Problem to solve:
From the listing below, reproduce word for word the part that opens with the line containing "uyarınca, bireyler, kişisel verilerinin" and closes with the line containing "Yasası artık kuruluşların"; reproduce nothing else.

Task input:
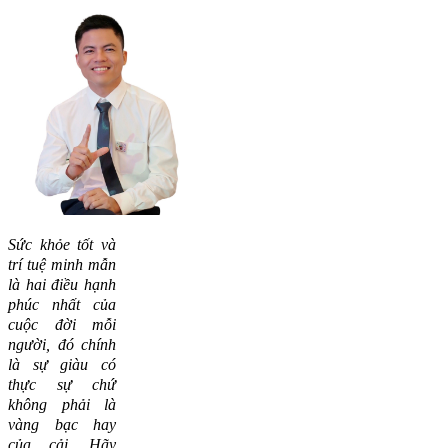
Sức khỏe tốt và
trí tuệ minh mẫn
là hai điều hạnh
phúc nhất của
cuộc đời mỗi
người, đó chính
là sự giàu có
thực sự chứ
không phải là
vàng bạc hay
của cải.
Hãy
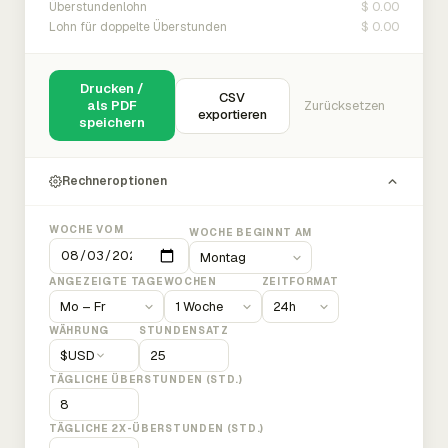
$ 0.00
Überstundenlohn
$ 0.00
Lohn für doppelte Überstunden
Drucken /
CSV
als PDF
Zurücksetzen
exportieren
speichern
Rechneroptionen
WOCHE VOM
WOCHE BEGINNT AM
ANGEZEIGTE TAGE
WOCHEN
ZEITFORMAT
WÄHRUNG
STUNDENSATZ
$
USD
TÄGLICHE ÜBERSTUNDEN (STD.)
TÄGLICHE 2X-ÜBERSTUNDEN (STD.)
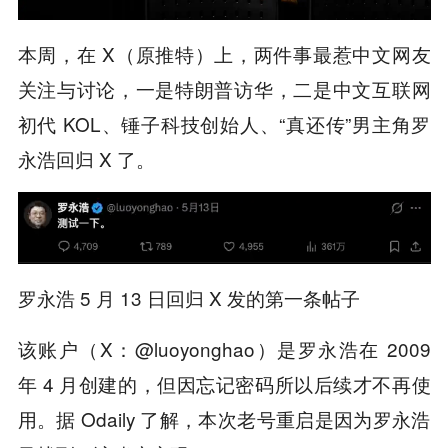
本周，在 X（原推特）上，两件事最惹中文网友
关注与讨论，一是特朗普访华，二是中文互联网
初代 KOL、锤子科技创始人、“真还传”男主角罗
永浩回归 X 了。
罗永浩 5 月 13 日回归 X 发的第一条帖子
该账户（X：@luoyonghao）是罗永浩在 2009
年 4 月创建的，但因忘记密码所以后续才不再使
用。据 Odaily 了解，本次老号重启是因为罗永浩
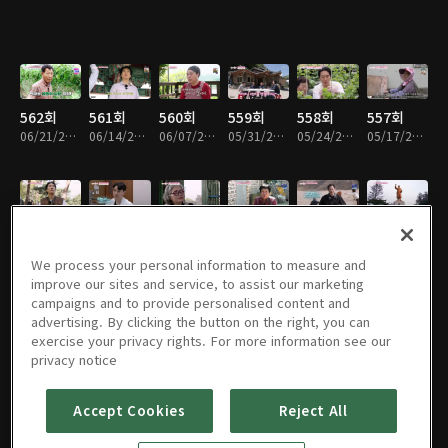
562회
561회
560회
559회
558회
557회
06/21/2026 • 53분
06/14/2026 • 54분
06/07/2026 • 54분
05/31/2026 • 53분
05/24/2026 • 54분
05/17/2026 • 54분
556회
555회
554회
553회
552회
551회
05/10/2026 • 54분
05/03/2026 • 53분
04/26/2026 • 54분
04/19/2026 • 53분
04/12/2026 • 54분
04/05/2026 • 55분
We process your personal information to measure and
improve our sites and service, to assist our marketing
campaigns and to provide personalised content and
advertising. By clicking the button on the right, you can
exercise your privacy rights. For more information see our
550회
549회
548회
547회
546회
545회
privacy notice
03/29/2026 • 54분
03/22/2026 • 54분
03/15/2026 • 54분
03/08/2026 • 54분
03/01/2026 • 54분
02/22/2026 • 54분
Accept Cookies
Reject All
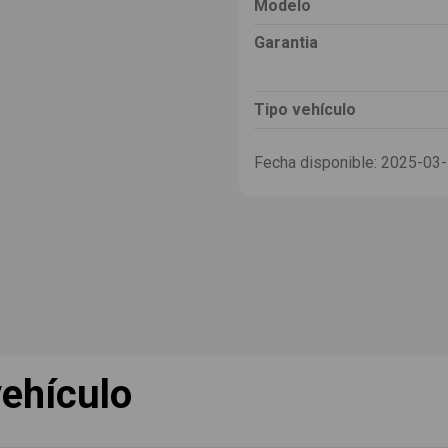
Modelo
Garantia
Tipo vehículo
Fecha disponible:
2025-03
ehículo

* * *

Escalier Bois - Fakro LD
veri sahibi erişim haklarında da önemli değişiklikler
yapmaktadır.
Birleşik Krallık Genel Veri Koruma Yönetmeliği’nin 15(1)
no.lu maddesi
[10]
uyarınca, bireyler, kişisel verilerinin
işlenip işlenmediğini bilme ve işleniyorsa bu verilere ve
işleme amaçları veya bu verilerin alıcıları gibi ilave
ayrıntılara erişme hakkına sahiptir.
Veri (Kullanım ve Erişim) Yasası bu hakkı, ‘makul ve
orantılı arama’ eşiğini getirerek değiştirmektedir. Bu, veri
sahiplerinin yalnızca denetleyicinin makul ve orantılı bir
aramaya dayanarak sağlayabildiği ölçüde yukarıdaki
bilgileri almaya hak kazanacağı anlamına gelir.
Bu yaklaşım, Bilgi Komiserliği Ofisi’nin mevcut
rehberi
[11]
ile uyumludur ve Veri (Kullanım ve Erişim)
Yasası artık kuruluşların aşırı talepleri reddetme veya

Reply:
uyarınca, bireyler, kişisel verilerinin
işlenip işlenmediğini bilme ve işleniyorsa bu verilere ve
işleme amaçları veya bu verilerin alıcıları gibi ilave
ayrıntılara erişme hakkına sahiptir.
Veri (Kullanım ve Erişim) Yasası bu hakkı, ‘makul ve
orantılı arama’ eşiğini getirerek değiştirmektedir. Bu, veri
sahiplerinin yalnızca denetleyicinin makul ve orantılı bir
aramaya dayanarak sağlayabildiği ölçüde yukarıdaki
bilgileri almaya hak kazanacağı anlamına gelir.
Bu yaklaşım, Bilgi Komiserliği Ofisi’nin mevcut
rehberi
[11]
ile uyumludur ve Veri (Kullanım ve Erişim)
Yasası artık kuruluşların aşırı talepleri reddetme veya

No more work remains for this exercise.